Eaten und Drinken
In letzter Zeit habe ich mir unter Youtube einige Vorträge von Rudolf Taschner ange­sehen und darin zweimal seine Anmer­kung gehört, daß Albert Einstein einen englisch­spra­chigen Text des indi­schen Physi­kers Satyen­dranath Bose gerne ins Deusche über­setzt sah, damit die gesamte wissen­schaft­liche Welt ihn lesen könne. Mit dem Dritten Reich ging auch Deutsch als Wissen­schafts­sprache end­gültig unter. Die inter­natio­nale Ver­kehrs­sprache Englisch löste sie ab. Jeder sollte darin rade­brechen können, vor allem im Ausland oder im Umgang mit Fremden. Anson­sten muß in Deutsch­land die deutsche Sprache aus­reichen, denn wir leben nicht wie Bose in einer Kolonie mit fremder Amts­sprache.

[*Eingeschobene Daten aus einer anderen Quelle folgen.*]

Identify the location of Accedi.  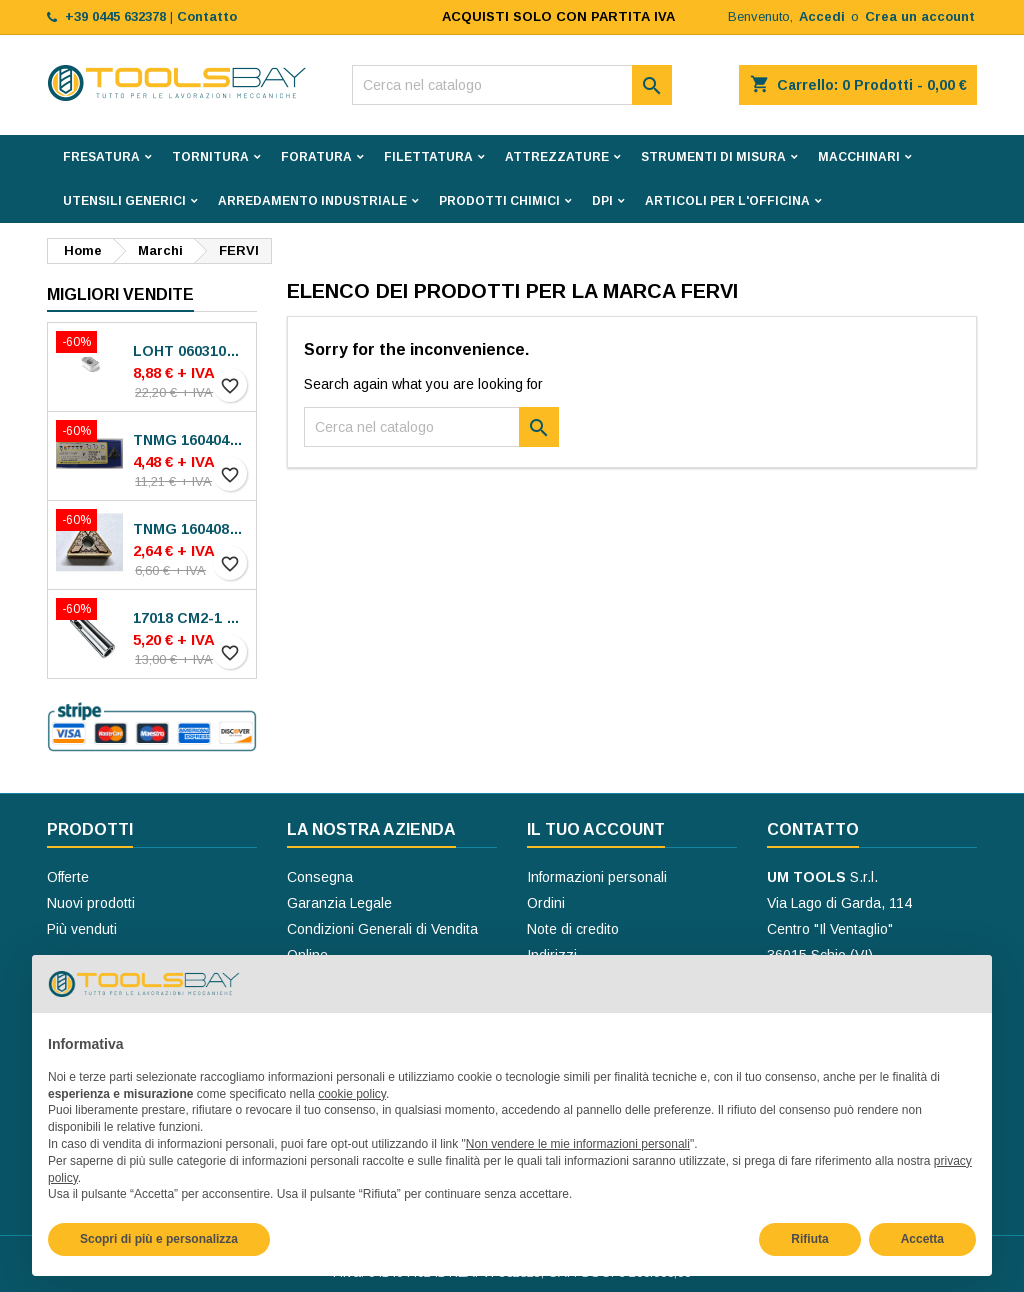 (822, 16).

Wenn Jens Spahn bemerkt, daß Kellner zuneh­mend gar nicht mehr deutsch spre­chen können, so mag das dem Wahl­kampf geschul­det sein, spricht aber dennoch vielen aus der Seele, die sich auf Stellen nicht beworben haben, weil neben flie­ßendem Deutsch auch gute Englisch­kennt­nisse gefordert waren. Meine sind nicht berau­schend, doch ausrei­chend zu erkennen, wie andere durch schnel­les Gebrab­bel darüber hinweg­täuschen. Sie sehen die Urknall-​Theorie im Ori­ginal und lachen einfach mit wie sie auch engli­sche Lieder träl­lern, ohne den Text je ver­standen zu haben. Diese Angeber gab es schon immer. Vor dreißig Jahren lasen sie Gödel-​Escher-​Bach im Ori­ginal.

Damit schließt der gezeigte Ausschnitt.